─── DATA

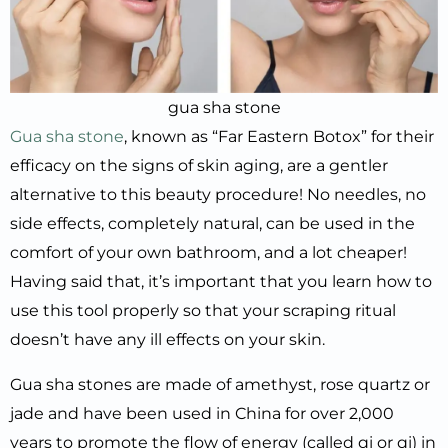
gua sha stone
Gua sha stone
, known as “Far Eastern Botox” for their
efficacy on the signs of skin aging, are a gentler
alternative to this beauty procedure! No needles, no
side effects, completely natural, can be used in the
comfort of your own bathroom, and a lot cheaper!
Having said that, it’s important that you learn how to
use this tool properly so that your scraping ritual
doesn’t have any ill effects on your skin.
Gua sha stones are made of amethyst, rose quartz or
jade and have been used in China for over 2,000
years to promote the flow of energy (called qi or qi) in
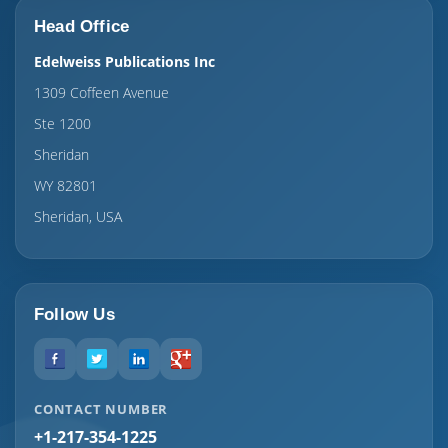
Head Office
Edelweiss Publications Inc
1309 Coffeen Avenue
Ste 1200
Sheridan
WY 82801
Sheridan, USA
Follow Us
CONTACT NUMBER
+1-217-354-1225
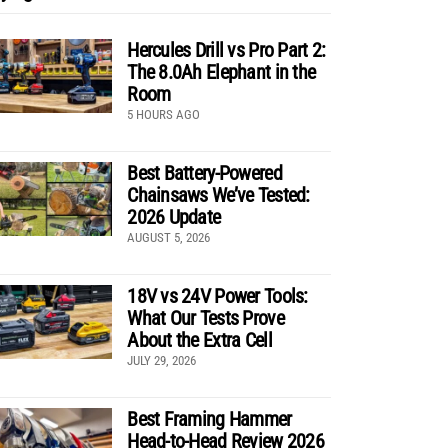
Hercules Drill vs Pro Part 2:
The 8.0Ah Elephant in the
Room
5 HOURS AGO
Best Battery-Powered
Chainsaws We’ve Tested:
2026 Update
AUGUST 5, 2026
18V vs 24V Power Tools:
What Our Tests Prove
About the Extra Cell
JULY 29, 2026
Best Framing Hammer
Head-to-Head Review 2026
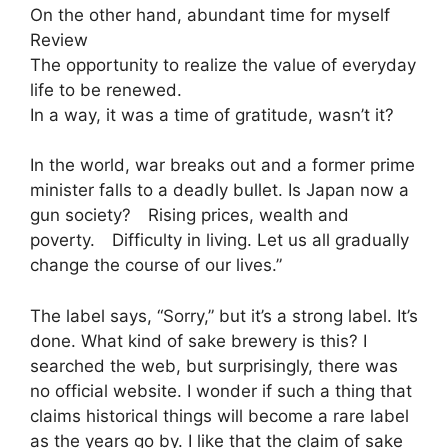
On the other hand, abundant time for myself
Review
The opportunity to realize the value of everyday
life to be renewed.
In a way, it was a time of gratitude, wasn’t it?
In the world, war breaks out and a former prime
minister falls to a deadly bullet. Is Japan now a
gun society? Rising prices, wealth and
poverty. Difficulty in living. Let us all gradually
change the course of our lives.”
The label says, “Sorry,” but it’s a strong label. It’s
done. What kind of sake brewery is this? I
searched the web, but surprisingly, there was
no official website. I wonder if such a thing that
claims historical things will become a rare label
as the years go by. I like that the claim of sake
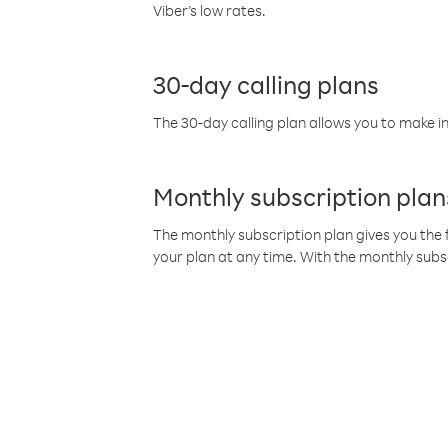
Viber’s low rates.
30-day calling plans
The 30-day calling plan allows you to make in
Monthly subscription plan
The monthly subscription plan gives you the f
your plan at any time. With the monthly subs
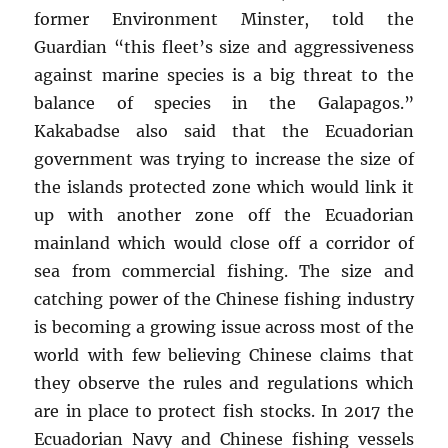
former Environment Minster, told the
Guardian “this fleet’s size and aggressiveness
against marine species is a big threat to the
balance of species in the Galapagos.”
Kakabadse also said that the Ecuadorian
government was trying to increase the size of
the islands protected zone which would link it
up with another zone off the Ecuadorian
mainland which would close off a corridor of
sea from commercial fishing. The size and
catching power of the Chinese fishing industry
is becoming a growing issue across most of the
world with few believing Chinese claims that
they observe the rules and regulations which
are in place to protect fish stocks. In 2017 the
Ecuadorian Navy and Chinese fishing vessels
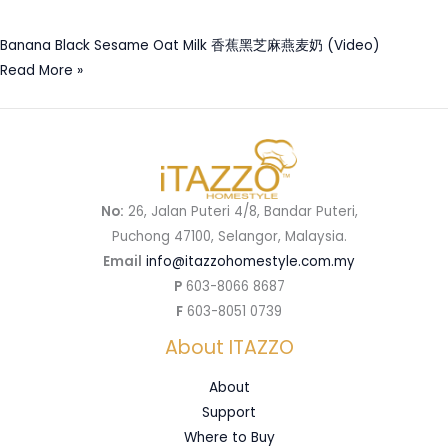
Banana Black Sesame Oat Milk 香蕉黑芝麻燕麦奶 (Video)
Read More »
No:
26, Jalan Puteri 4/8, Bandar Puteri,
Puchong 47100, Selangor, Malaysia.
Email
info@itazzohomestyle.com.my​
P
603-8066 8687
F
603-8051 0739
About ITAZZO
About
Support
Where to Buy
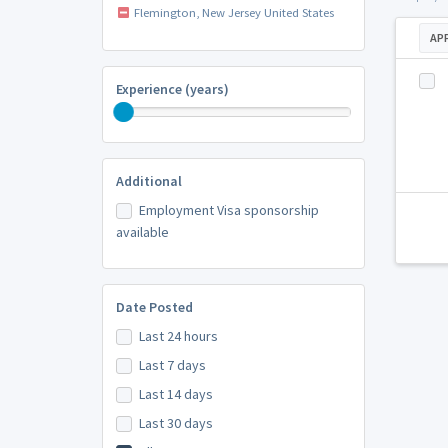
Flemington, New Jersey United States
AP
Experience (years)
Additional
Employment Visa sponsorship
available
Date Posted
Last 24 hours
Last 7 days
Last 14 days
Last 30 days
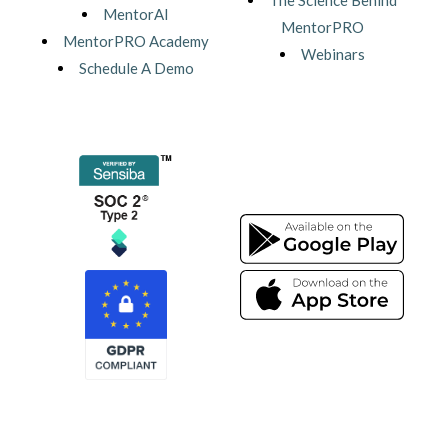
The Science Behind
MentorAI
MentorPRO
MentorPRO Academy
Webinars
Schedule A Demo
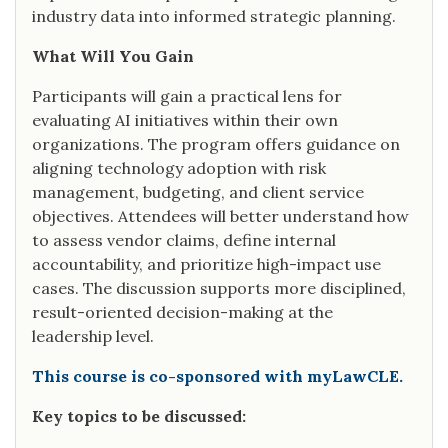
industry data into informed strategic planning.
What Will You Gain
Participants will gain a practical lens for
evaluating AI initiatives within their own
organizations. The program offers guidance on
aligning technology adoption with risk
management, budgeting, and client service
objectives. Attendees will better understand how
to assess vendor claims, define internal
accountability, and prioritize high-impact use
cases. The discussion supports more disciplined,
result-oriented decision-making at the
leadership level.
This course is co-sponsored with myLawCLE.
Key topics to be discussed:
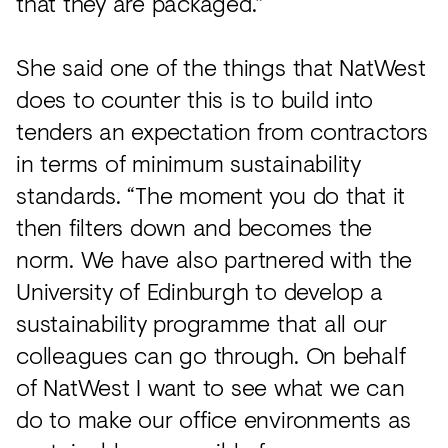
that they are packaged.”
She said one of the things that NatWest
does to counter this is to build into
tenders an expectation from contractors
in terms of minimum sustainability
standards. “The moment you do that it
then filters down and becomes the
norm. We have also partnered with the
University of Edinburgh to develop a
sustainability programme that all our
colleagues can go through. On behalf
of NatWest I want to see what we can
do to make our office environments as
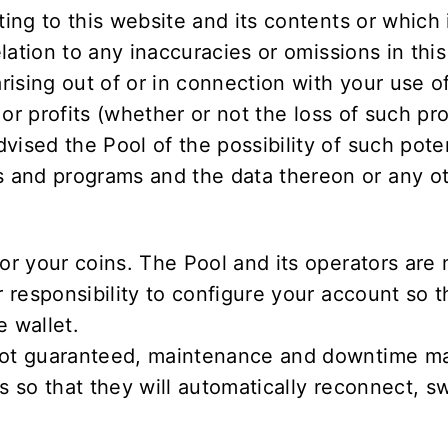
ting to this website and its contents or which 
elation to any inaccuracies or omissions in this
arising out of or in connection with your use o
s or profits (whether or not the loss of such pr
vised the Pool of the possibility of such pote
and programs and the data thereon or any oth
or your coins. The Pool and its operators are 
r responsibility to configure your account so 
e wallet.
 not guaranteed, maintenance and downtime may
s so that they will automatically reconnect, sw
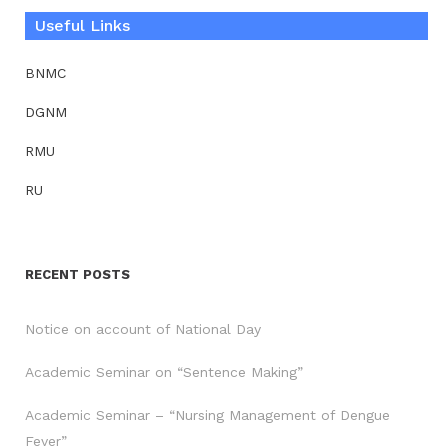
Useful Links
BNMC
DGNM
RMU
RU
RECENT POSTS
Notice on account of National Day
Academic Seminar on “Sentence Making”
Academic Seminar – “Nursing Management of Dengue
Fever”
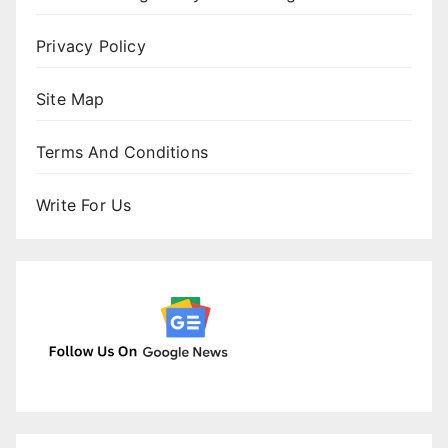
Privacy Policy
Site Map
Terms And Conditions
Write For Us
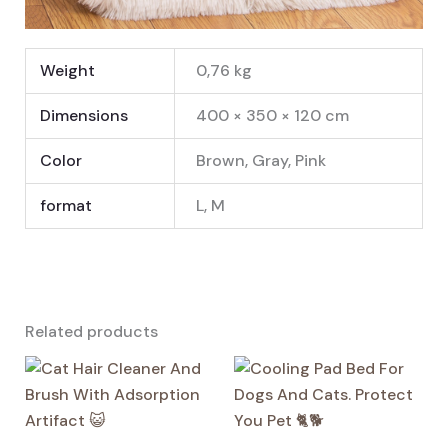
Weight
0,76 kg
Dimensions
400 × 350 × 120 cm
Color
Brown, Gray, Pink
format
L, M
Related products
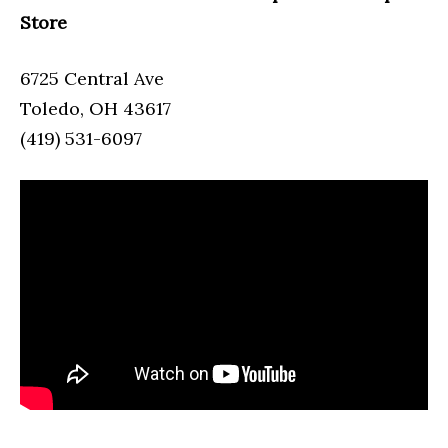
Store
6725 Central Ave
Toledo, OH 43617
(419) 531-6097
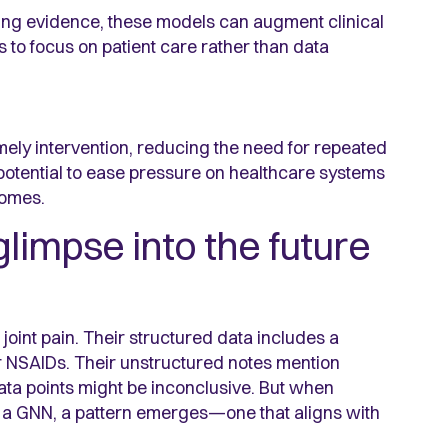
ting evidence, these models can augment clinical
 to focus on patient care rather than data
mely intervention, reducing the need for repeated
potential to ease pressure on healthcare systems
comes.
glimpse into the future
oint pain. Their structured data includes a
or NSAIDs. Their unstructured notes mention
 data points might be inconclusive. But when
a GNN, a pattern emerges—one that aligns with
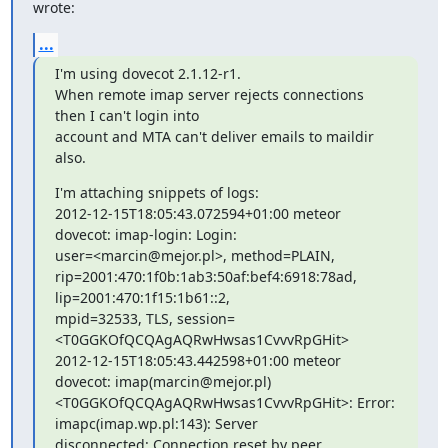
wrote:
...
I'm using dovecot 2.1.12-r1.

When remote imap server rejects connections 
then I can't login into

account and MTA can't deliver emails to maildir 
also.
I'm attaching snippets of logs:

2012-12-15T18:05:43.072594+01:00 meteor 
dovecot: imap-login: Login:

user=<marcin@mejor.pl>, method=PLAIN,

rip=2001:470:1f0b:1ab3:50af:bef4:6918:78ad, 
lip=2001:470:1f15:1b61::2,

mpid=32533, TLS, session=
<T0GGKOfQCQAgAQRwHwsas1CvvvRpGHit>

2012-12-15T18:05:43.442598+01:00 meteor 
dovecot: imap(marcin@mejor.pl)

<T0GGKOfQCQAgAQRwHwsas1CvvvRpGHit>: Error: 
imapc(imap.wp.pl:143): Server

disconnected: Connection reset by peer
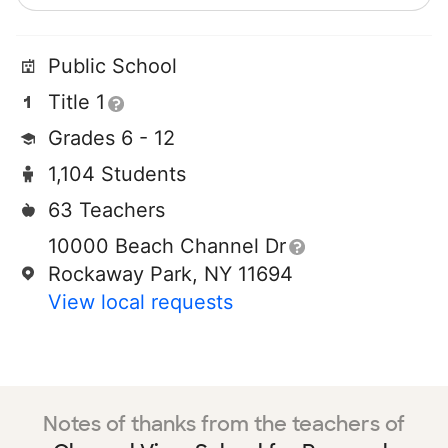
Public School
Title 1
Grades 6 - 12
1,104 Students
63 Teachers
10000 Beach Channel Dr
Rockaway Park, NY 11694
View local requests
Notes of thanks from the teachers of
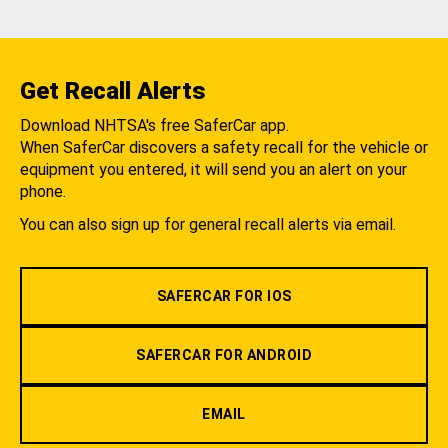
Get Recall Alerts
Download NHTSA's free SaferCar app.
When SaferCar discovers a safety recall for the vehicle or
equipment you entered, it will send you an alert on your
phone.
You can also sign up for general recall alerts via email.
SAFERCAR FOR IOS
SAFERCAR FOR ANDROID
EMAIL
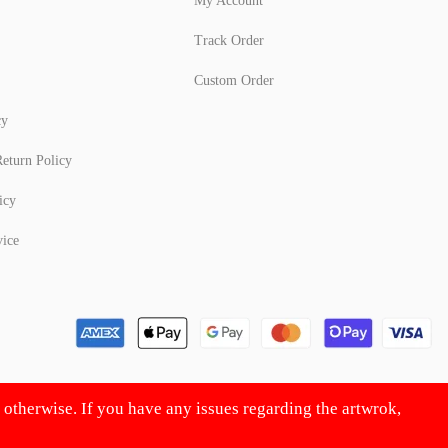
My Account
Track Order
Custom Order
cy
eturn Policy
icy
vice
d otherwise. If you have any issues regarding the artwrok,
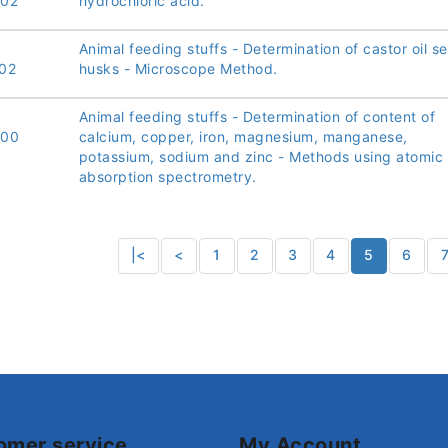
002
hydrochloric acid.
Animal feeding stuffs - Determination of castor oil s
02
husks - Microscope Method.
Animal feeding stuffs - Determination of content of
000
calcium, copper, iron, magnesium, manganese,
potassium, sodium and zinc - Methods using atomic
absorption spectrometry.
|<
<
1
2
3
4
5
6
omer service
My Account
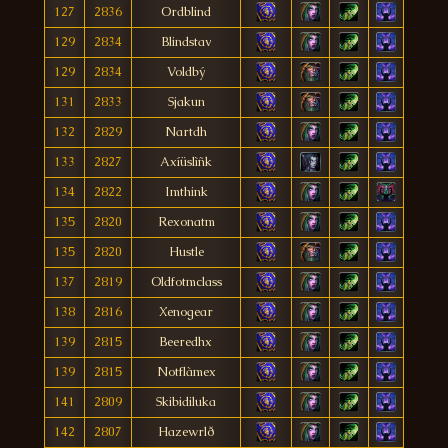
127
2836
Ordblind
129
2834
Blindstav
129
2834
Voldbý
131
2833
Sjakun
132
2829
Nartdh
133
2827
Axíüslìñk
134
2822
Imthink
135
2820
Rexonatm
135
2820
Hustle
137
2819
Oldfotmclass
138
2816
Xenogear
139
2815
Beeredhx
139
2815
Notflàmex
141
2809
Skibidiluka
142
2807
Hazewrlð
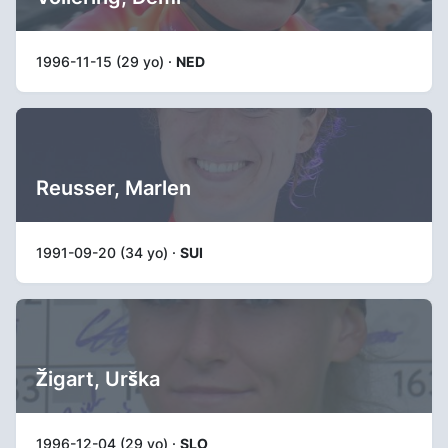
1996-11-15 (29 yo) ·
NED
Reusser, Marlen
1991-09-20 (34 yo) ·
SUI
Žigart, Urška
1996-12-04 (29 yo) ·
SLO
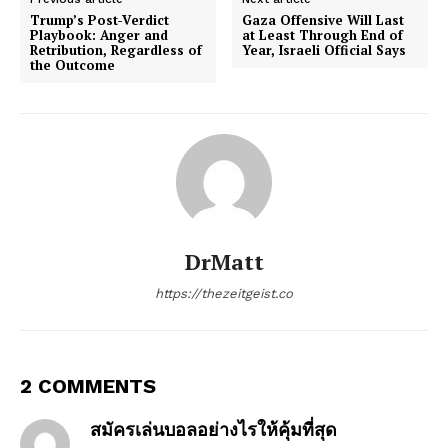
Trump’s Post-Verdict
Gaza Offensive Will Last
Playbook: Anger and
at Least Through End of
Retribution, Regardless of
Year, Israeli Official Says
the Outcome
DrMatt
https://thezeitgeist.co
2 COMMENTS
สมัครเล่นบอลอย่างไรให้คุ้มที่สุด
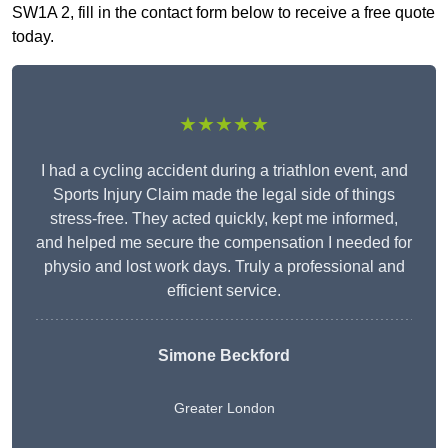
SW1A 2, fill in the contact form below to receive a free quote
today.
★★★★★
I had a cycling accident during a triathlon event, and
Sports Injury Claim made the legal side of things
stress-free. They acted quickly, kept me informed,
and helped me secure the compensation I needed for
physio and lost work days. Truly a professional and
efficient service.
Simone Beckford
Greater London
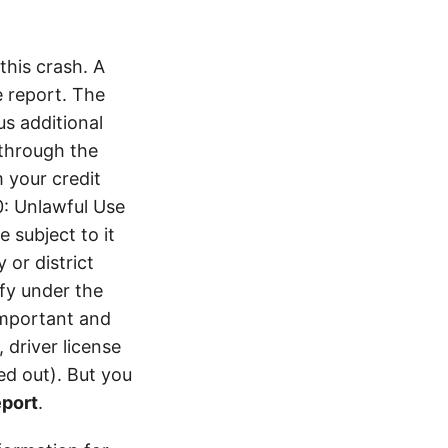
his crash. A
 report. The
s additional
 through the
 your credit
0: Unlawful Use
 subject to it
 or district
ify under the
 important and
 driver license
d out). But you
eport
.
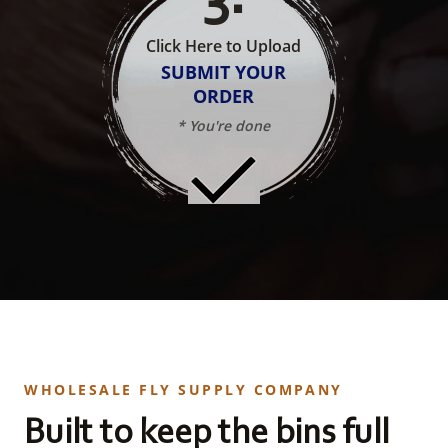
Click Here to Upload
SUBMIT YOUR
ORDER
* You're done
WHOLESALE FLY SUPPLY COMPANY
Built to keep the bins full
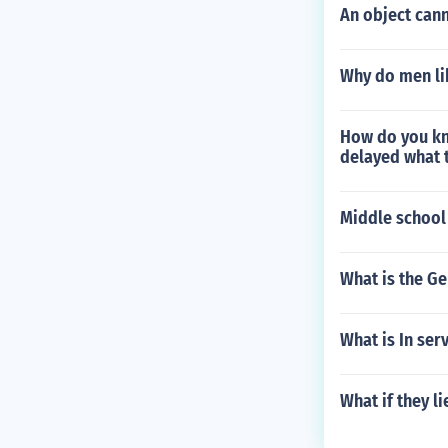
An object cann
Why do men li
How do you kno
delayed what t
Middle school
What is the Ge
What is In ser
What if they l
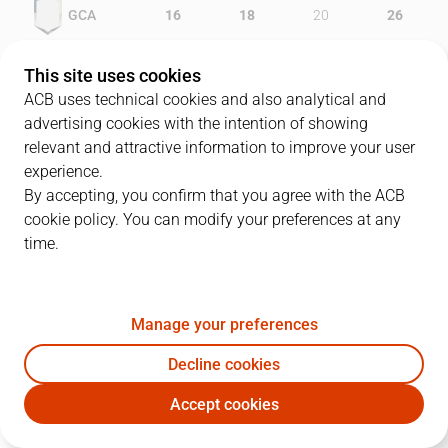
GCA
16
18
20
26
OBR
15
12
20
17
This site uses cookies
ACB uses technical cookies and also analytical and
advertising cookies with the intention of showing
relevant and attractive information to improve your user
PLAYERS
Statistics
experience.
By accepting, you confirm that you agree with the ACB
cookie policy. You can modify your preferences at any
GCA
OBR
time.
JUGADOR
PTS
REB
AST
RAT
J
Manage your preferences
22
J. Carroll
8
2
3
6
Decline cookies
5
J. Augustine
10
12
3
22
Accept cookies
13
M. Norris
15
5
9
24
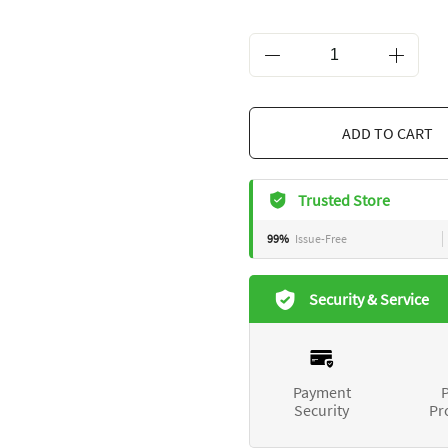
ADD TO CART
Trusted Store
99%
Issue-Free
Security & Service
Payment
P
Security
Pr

──────

**EXERCISE OBJECTIVE**
The answer must consist of the line containing "advertising cookies with" and every line after it through the end of the records, retyped exactly, with all pictures left out.

**RESPONSE AREA**
advertising cookies with the intention of showing
relevant and attractive information to improve your user
PLAYERS
Statistics
experience.
By accepting, you confirm that you agree with the ACB
cookie policy. You can modify your preferences at any
GCA
OBR
time.
JUGADOR
PTS
REB
AST
RAT
J
Manage your preferences
22
J. Carroll
8
2
3
6
Decline cookies
5
J. Augustine
10
12
3
22
Accept cookies
13
M. Norris
15
5
9
24
ADD TO CART
Trusted Store
99%
Issue-Free
Security & Service
Payment
P
Security
Pr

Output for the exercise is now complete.